I have Windows 7 as well, and when I try to download it it gets to about 5% and then will tell me it cannot transfer a file, and then will ask me if I would like to retry or cancel the installation. When I click retry, the same thing comes up again. I have cleaned the disk multiple times, and there are not any scratches on the disk.


----------



## DSLDrummer (Feb 17, 2012)

I have weird issues like this sometimes as well! A few things u can try that works for me...try switching cd or dvd roms, if u have any!
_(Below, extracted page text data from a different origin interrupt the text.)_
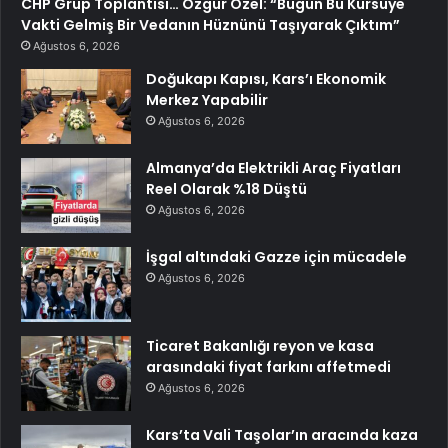
CHP Grup Toplantısı… Özgür Özel: “Bugün Bu Kürsüye
Vakti Gelmiş Bir Vedanın Hüznünü Taşıyarak Çıktım”
Ağustos 6, 2026
Doğukapı Kapısı, Kars’ı Ekonomik
Merkez Yapabilir
Ağustos 6, 2026
Almanya’da Elektrikli Araç Fiyatları
Reel Olarak %18 Düştü
Ağustos 6, 2026
İşgal altındaki Gazze için mücadele
Ağustos 6, 2026
Ticaret Bakanlığı reyon ve kasa
arasındaki fiyat farkını affetmedi
Ağustos 6, 2026
Kars’ta Vali Taşolar’ın aracında kaza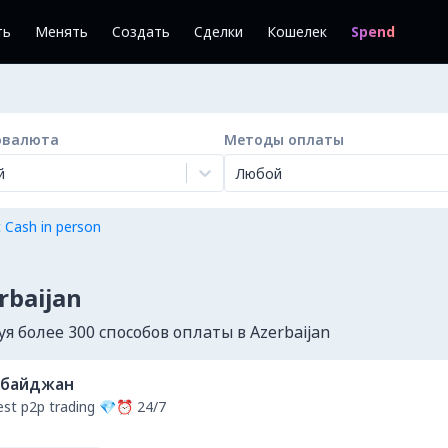
ть
Менять
Создать
Сделки
Кошелек
Spend
овалюта
Методы оплаты
й
Любой
 Cash in person
rbaijan
 более 300 способов оплаты в Azerbaijan
рбайджан
st p2p trading 💎⏰ 24/7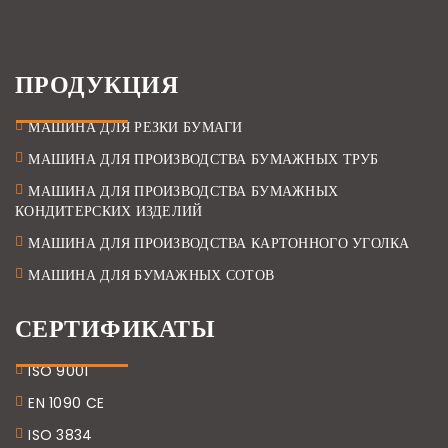
ПРОДУКЦИЯ
МАШИНА ДЛЯ РЕЗКИ БУМАГИ
МАШИНА ДЛЯ ПРОИЗВОДСТВА БУМАЖНЫХ ТРУБ
МАШИНА ДЛЯ ПРОИЗВОДСТВА БУМАЖНЫХ
КОНДИТЕРСКИХ ИЗДЕЛИЙ
МАШИНА ДЛЯ ПРОИЗВОДСТВА КАРТОННОГО УГОЛКА
МАШИНА ДЛЯ БУМАЖНЫХ СОТОВ
СЕРТИФИКАТЫ
ISO 9001
EN 1090 CE
ISO 3834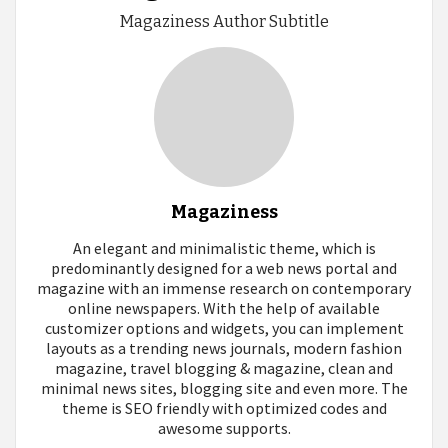
Magaziness Author Subtitle
Magaziness
An elegant and minimalistic theme, which is
predominantly designed for a web news portal and
magazine with an immense research on contemporary
online newspapers. With the help of available
customizer options and widgets, you can implement
layouts as a trending news journals, modern fashion
magazine, travel blogging & magazine, clean and
minimal news sites, blogging site and even more. The
theme is SEO friendly with optimized codes and
awesome supports.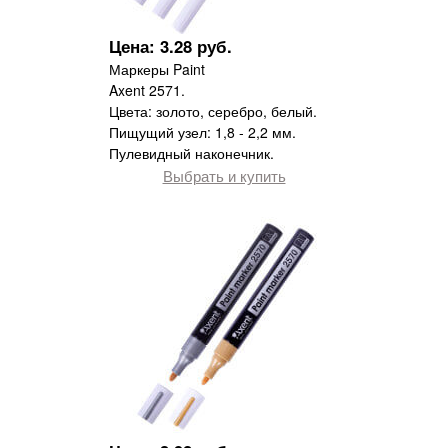
Цена: 3.28 руб.
Маркеры Paint
Axent 2571.
Цвета: золото, серебро, белый.
Пищущий узел: 1,8 - 2,2 мм.
Пулевидный наконечник.
Выбрать и купить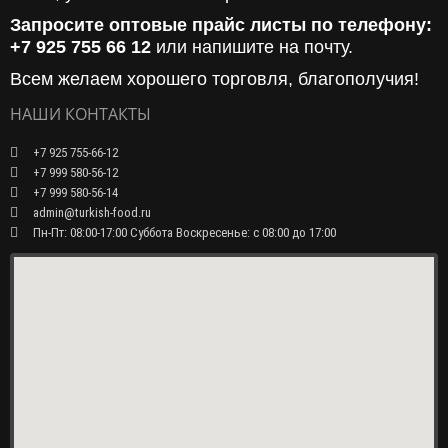
Запросите оптовые прайс листы по телефону:
+7 925 755 66 12
или напишите на почту.
Всем желаем хорошего торговля, благополучия!
НАШИ КОНТАКТЫ
+7 925 755-66-12
+7 999 580-56-12
+7 999 580-56-14
admin@turkish-food.ru
Пн-Пт: 08:00-17:00 Суббота Воскресенье: с 08:00 до 17:00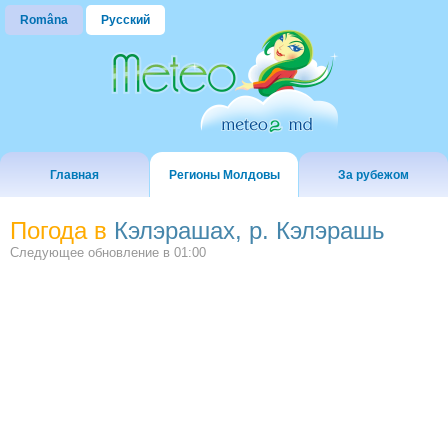
Româna
Русский
Главная
Регионы Молдовы
За рубежом
Погода в
Кэлэрашах, р. Кэлэрашь
Следующее обновление в
01:00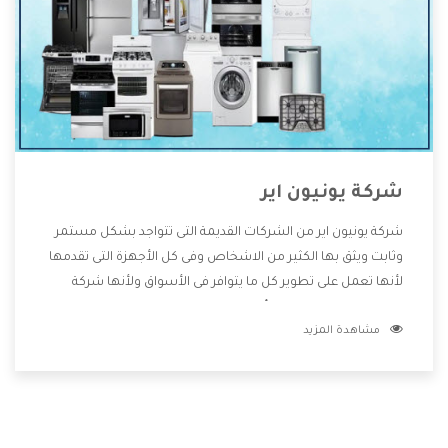
شركة يونيون اير
شركة يونيون اير من الشركات القديمة التى تتواجد بشكل مستمر
وثابت ويثق بها الكثير من الاشخاص وفى كل الأجهزة التى تقدمها
لأنها تعمل على تطوير كل ما يتوافر فى الأسواق ولأنها شركة
معروفة تهتم جدا بتوفير أفضل خدمات ما بعد البيع مع المنتجات
مشاهدة المزيد
وتقدم للعملاء أقوى العروض والخصومات التى تسهل على
المستهلك الاستمتاع بشراء جميع ما نقدمه لكم معنا هتجد كل
ما هو جديد وأفضل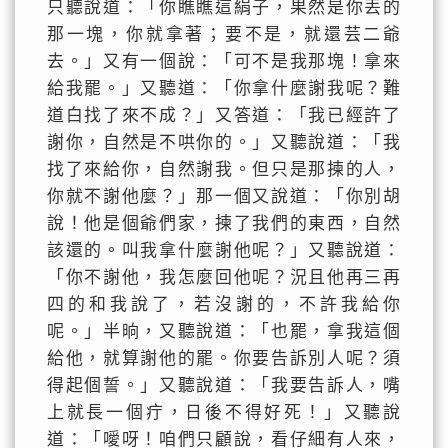
只聽說道：「你瞧瞧這絹子，果然是你丟的
那一塊，你就拿著；要不是，就還芸二爺
去。」又有一個說：「可不是我那塊！拿來
給我罷。」又聽道：「你拿什麼謝我呢？難
道白找了來不成？」又答道：「我已經許了
謝你，自然是不哄你的。」又聽說道：「我
找了來給你，自然謝我。但只是那揀的人，
你就不謝他麼？」那一個又說道：「你別胡
說！他是個爺們家，揀了我們的東西，自然
該還的。叫我拿什麼謝他呢？」又聽說道：
「你不謝他，我怎麼回他呢？況且他再三再
四的和我說了，若沒謝的，不許我給你
呢。」半晌，又聽說道：「也罷，拿我這個
給他，就算謝他的罷。你要告訴別人呢？須
得起個誓。」又聽說道：「我要告訴人，嘴
上就長一個疔，日後不得好死！」又聽說
道：「噯呀！咱們只顧說，看仔細有人來，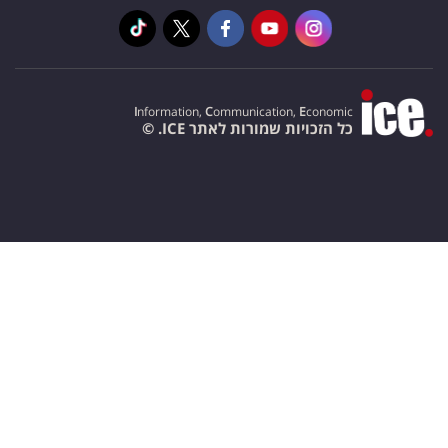
I
nformation,
C
ommunication,
E
conomic
כל הזכויות שמורות לאתר ICE. ©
If not copy all cd contents on a thumb drive or any source of hard drive and try to reninstall from that specific location


----------



## vlmundwiler (Aug 15, 2012)

Like a flash drive? what do i do once i copy the files on the the flashdrive?


----------



## DSLDrummer (Feb 17, 2012)

Then open up the setup.exe file thats in the flashdrive and try to install off of the flashdrive! Most times it works, sometimes u run into the same issue, which in that case (stating that ur sims cd wasn't scratched) U need to swap out different cd/dvd drives and try again! Some drives just are picky and dont wanna read the files fully!


----------



## vlmundwiler (Aug 15, 2012)

*The Sims Life Stories*

I have The Sims Life Stories, and I have tried three or four different things to get the game to install. When I try the install the regular way, it will get to about 10% and then it will tell me that it cannot transfer a file onto my computer. I have seen other people with this issue, and have tried to put it on a flash drive and load it from there and the same file would not load onto the flash drive. I am at a loss of what to do and I really want to play my game!


----------